PROBLEM DETAILS → Pictures are to be left out; everything else in the records must be repeated exactly.
Segment Start: RECORDS TO PROCESS
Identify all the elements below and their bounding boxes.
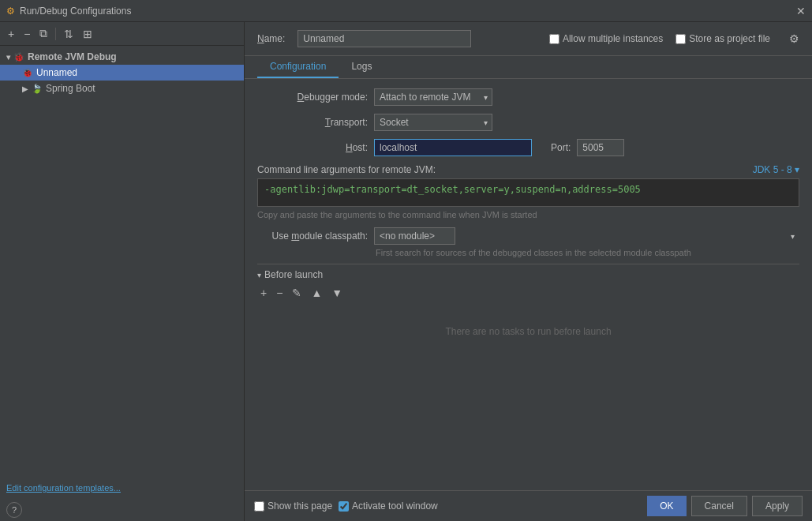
tree-item-label: Spring Boot	[46, 83, 95, 94]
remove-button[interactable]: −	[21, 26, 33, 42]
cmd-args-header: Command line arguments for remote JVM: J…	[257, 164, 799, 175]
before-launch-title: Before launch	[264, 269, 323, 280]
module-classpath-hint: First search for sources of the debugged…	[257, 248, 799, 257]
expand-arrow: ▶	[22, 84, 28, 93]
module-select-wrapper: <no module> ▾	[374, 227, 799, 245]
main-container: + − ⧉ ⇅ ⊞ ▾ 🐞 Remote JVM Debug 🐞 Unnamed…	[0, 22, 812, 521]
header-checkboxes: Allow multiple instances Store as projec…	[549, 32, 799, 45]
tab-logs[interactable]: Logs	[339, 56, 384, 78]
before-launch-toolbar: + − ✎ ▲ ▼	[257, 283, 799, 302]
no-tasks-label: There are no tasks to run before launch	[257, 302, 799, 361]
port-input[interactable]	[577, 139, 624, 156]
expand-arrow: ▾	[6, 53, 10, 62]
tab-configuration[interactable]: Configuration	[257, 56, 339, 78]
edit-templates-link[interactable]: Edit configuration templates...	[0, 477, 244, 499]
cancel-button[interactable]: Cancel	[691, 496, 747, 516]
debugger-mode-select[interactable]: Attach to remote JVM Listen to remote JV…	[374, 88, 492, 106]
ok-button[interactable]: OK	[647, 496, 686, 516]
separator	[55, 28, 56, 40]
copy-button[interactable]: ⧉	[36, 25, 51, 42]
port-label: Port:	[551, 142, 571, 153]
cmd-args-box: -agentlib:jdwp=transport=dt_socket,serve…	[257, 178, 799, 207]
spring-boot-icon: 🍃	[32, 84, 43, 94]
right-header: Name: Allow multiple instances Store as …	[245, 22, 812, 56]
debug-icon: 🐞	[13, 52, 24, 62]
transport-label: Transport:	[257, 117, 368, 128]
cmd-args-hint: Copy and paste the arguments to the comm…	[257, 210, 799, 219]
module-classpath-label: Use module classpath:	[257, 231, 368, 242]
before-launch-section: ▾ Before launch + − ✎ ▲ ▼ There are no t…	[257, 264, 799, 361]
module-select-arrow-icon: ▾	[791, 232, 795, 241]
close-button[interactable]: ✕	[796, 5, 806, 17]
before-launch-up-button[interactable]: ▲	[308, 285, 325, 301]
before-launch-add-button[interactable]: +	[257, 285, 270, 301]
move-button[interactable]: ⇅	[61, 26, 77, 42]
action-buttons: OK Cancel Apply	[647, 496, 803, 516]
before-launch-edit-button[interactable]: ✎	[289, 285, 305, 301]
tree-item-unnamed[interactable]: 🐞 Unnamed	[0, 65, 244, 81]
debugger-mode-row: Debugger mode: Attach to remote JVM List…	[257, 88, 799, 106]
cmd-args-label: Command line arguments for remote JVM:	[257, 164, 436, 175]
allow-multiple-label: Allow multiple instances	[563, 33, 663, 44]
transport-select[interactable]: Socket Shared memory	[374, 114, 492, 131]
tree-item-label: Unnamed	[36, 67, 77, 78]
tabs: Configuration Logs	[245, 56, 812, 79]
name-label: Name:	[257, 33, 285, 44]
title-bar-icon: ⚙	[6, 6, 15, 17]
show-page-checkbox[interactable]: Show this page	[254, 500, 332, 512]
show-page-label: Show this page	[268, 500, 332, 512]
tree-item-label: Remote JVM Debug	[28, 51, 117, 62]
apply-button[interactable]: Apply	[752, 496, 803, 516]
host-label: Host:	[257, 142, 368, 153]
show-page-row: Show this page Activate tool window	[254, 500, 641, 512]
cmd-args-section: Command line arguments for remote JVM: J…	[257, 164, 799, 219]
left-panel: + − ⧉ ⇅ ⊞ ▾ 🐞 Remote JVM Debug 🐞 Unnamed…	[0, 22, 245, 521]
config-content: Debugger mode: Attach to remote JVM List…	[245, 79, 812, 490]
host-input[interactable]	[374, 139, 532, 156]
before-launch-down-button[interactable]: ▼	[328, 285, 346, 301]
tree-item-spring-boot[interactable]: ▶ 🍃 Spring Boot	[0, 81, 244, 96]
name-input[interactable]	[297, 30, 471, 47]
show-page-input[interactable]	[254, 501, 264, 512]
tree-item-remote-jvm-debug[interactable]: ▾ 🐞 Remote JVM Debug	[0, 49, 244, 65]
transport-row: Transport: Socket Shared memory ▾	[257, 114, 799, 131]
module-classpath-row: Use module classpath: <no module> ▾	[257, 227, 799, 245]
jdk-selector[interactable]: JDK 5 - 8 ▾	[753, 164, 799, 175]
debugger-mode-wrapper: Attach to remote JVM Listen to remote JV…	[374, 88, 492, 106]
title-bar-title: Run/Debug Configurations	[20, 6, 796, 17]
right-panel: Name: Allow multiple instances Store as …	[245, 22, 812, 521]
toolbar: + − ⧉ ⇅ ⊞	[0, 22, 244, 46]
host-port-row: Host: Port:	[257, 139, 799, 156]
gear-icon[interactable]: ⚙	[789, 32, 799, 45]
debug-icon: 🐞	[22, 68, 33, 78]
sort-button[interactable]: ⊞	[80, 26, 95, 42]
transport-wrapper: Socket Shared memory ▾	[374, 114, 492, 131]
bottom-bar: Show this page Activate tool window OK C…	[245, 490, 812, 521]
allow-multiple-checkbox[interactable]: Allow multiple instances	[549, 33, 663, 44]
collapse-arrow-icon: ▾	[257, 271, 261, 279]
before-launch-header[interactable]: ▾ Before launch	[257, 264, 799, 283]
allow-multiple-input[interactable]	[549, 34, 559, 44]
activate-tool-window-label: Activate tool window	[352, 500, 438, 512]
store-as-project-label: Store as project file	[689, 33, 770, 44]
module-classpath-select[interactable]: <no module>	[374, 227, 455, 245]
tree-area: ▾ 🐞 Remote JVM Debug 🐞 Unnamed ▶ 🍃 Sprin…	[0, 46, 244, 264]
add-button[interactable]: +	[5, 26, 17, 42]
left-bottom: ?	[0, 499, 244, 521]
activate-tool-window-checkbox[interactable]: Activate tool window	[339, 500, 438, 512]
before-launch-remove-button[interactable]: −	[273, 285, 286, 301]
help-button[interactable]: ?	[6, 502, 22, 518]
activate-tool-window-input[interactable]	[339, 501, 349, 512]
title-bar: ⚙ Run/Debug Configurations ✕	[0, 0, 812, 22]
debugger-mode-label: Debugger mode:	[257, 92, 368, 103]
store-as-project-checkbox[interactable]: Store as project file	[675, 33, 770, 44]
store-as-project-input[interactable]	[675, 34, 686, 44]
Segment End: RECORDS TO PROCESS
PROBLEM SOLUTION →
Identify all the elements below and their bounding boxes.
tree-item-label: Spring Boot	[46, 83, 95, 94]
remove-button[interactable]: −	[21, 26, 33, 42]
cmd-args-header: Command line arguments for remote JVM: J…	[257, 164, 799, 175]
before-launch-title: Before launch	[264, 269, 323, 280]
module-classpath-hint: First search for sources of the debugged…	[257, 248, 799, 257]
expand-arrow: ▶	[22, 84, 28, 93]
module-select-wrapper: <no module> ▾	[374, 227, 799, 245]
main-container: + − ⧉ ⇅ ⊞ ▾ 🐞 Remote JVM Debug 🐞 Unnamed…	[0, 22, 812, 521]
header-checkboxes: Allow multiple instances Store as projec…	[549, 32, 799, 45]
tab-logs[interactable]: Logs	[339, 56, 384, 78]
before-launch-toolbar: + − ✎ ▲ ▼	[257, 283, 799, 302]
no-tasks-label: There are no tasks to run before launch	[257, 302, 799, 361]
port-input[interactable]	[577, 139, 624, 156]
expand-arrow: ▾	[6, 53, 10, 62]
tab-configuration[interactable]: Configuration	[257, 56, 339, 78]
edit-templates-link[interactable]: Edit configuration templates...	[0, 477, 244, 499]
cancel-button[interactable]: Cancel	[691, 496, 747, 516]
debugger-mode-select[interactable]: Attach to remote JVM Listen to remote JV…	[374, 88, 492, 106]
ok-button[interactable]: OK	[647, 496, 686, 516]
separator	[55, 28, 56, 40]
copy-button[interactable]: ⧉	[36, 25, 51, 42]
port-label: Port:	[551, 142, 571, 153]
cmd-args-box: -agentlib:jdwp=transport=dt_socket,serve…	[257, 178, 799, 207]
spring-boot-icon: 🍃	[32, 84, 43, 94]
right-header: Name: Allow multiple instances Store as …	[245, 22, 812, 56]
debug-icon: 🐞	[13, 52, 24, 62]
transport-label: Transport:	[257, 117, 368, 128]
cmd-args-hint: Copy and paste the arguments to the comm…	[257, 210, 799, 219]
module-classpath-label: Use module classpath:	[257, 231, 368, 242]
before-launch-section: ▾ Before launch + − ✎ ▲ ▼ There are no t…	[257, 264, 799, 361]
module-select-arrow-icon: ▾	[791, 232, 795, 241]
close-button[interactable]: ✕	[796, 5, 806, 17]
before-launch-up-button[interactable]: ▲	[308, 285, 325, 301]
before-launch-add-button[interactable]: +	[257, 285, 270, 301]
move-button[interactable]: ⇅	[61, 26, 77, 42]
action-buttons: OK Cancel Apply	[647, 496, 803, 516]
before-launch-edit-button[interactable]: ✎	[289, 285, 305, 301]
tree-item-unnamed[interactable]: 🐞 Unnamed	[0, 65, 244, 81]
debugger-mode-row: Debugger mode: Attach to remote JVM List…	[257, 88, 799, 106]
cmd-args-label: Command line arguments for remote JVM:	[257, 164, 436, 175]
allow-multiple-label: Allow multiple instances	[563, 33, 663, 44]
transport-select[interactable]: Socket Shared memory	[374, 114, 492, 131]
tree-item-label: Unnamed	[36, 67, 77, 78]
tabs: Configuration Logs	[245, 56, 812, 79]
name-label: Name:	[257, 33, 285, 44]
title-bar-icon: ⚙	[6, 6, 15, 17]
show-page-checkbox[interactable]: Show this page	[254, 500, 332, 512]
show-page-label: Show this page	[268, 500, 332, 512]
tree-item-label: Remote JVM Debug	[28, 51, 117, 62]
apply-button[interactable]: Apply	[752, 496, 803, 516]
host-label: Host:	[257, 142, 368, 153]
show-page-row: Show this page Activate tool window	[254, 500, 641, 512]
cmd-args-section: Command line arguments for remote JVM: J…	[257, 164, 799, 219]
left-panel: + − ⧉ ⇅ ⊞ ▾ 🐞 Remote JVM Debug 🐞 Unnamed…	[0, 22, 245, 521]
config-content: Debugger mode: Attach to remote JVM List…	[245, 79, 812, 490]
host-input[interactable]	[374, 139, 532, 156]
before-launch-down-button[interactable]: ▼	[328, 285, 346, 301]
tree-item-spring-boot[interactable]: ▶ 🍃 Spring Boot	[0, 81, 244, 96]
name-input[interactable]	[297, 30, 471, 47]
show-page-input[interactable]	[254, 501, 264, 512]
tree-item-remote-jvm-debug[interactable]: ▾ 🐞 Remote JVM Debug	[0, 49, 244, 65]
transport-row: Transport: Socket Shared memory ▾	[257, 114, 799, 131]
module-classpath-row: Use module classpath: <no module> ▾	[257, 227, 799, 245]
jdk-selector[interactable]: JDK 5 - 8 ▾	[753, 164, 799, 175]
debugger-mode-wrapper: Attach to remote JVM Listen to remote JV…	[374, 88, 492, 106]
title-bar-title: Run/Debug Configurations	[20, 6, 796, 17]
right-panel: Name: Allow multiple instances Store as …	[245, 22, 812, 521]
toolbar: + − ⧉ ⇅ ⊞	[0, 22, 244, 46]
host-port-row: Host: Port:	[257, 139, 799, 156]
gear-icon[interactable]: ⚙	[789, 32, 799, 45]
debug-icon: 🐞	[22, 68, 33, 78]
sort-button[interactable]: ⊞	[80, 26, 95, 42]
transport-wrapper: Socket Shared memory ▾	[374, 114, 492, 131]
bottom-bar: Show this page Activate tool window OK C…	[245, 490, 812, 521]
allow-multiple-checkbox[interactable]: Allow multiple instances	[549, 33, 663, 44]
collapse-arrow-icon: ▾	[257, 271, 261, 279]
before-launch-header[interactable]: ▾ Before launch	[257, 264, 799, 283]
allow-multiple-input[interactable]	[549, 34, 559, 44]
activate-tool-window-label: Activate tool window	[352, 500, 438, 512]
store-as-project-label: Store as project file	[689, 33, 770, 44]
module-classpath-select[interactable]: <no module>	[374, 227, 455, 245]
tree-area: ▾ 🐞 Remote JVM Debug 🐞 Unnamed ▶ 🍃 Sprin…	[0, 46, 244, 264]
add-button[interactable]: +	[5, 26, 17, 42]
left-bottom: ?	[0, 499, 244, 521]
activate-tool-window-checkbox[interactable]: Activate tool window	[339, 500, 438, 512]
before-launch-remove-button[interactable]: −	[273, 285, 286, 301]
help-button[interactable]: ?	[6, 502, 22, 518]
activate-tool-window-input[interactable]	[339, 501, 349, 512]
title-bar: ⚙ Run/Debug Configurations ✕	[0, 0, 812, 22]
debugger-mode-label: Debugger mode:	[257, 92, 368, 103]
store-as-project-checkbox[interactable]: Store as project file	[675, 33, 770, 44]
store-as-project-input[interactable]	[675, 34, 686, 44]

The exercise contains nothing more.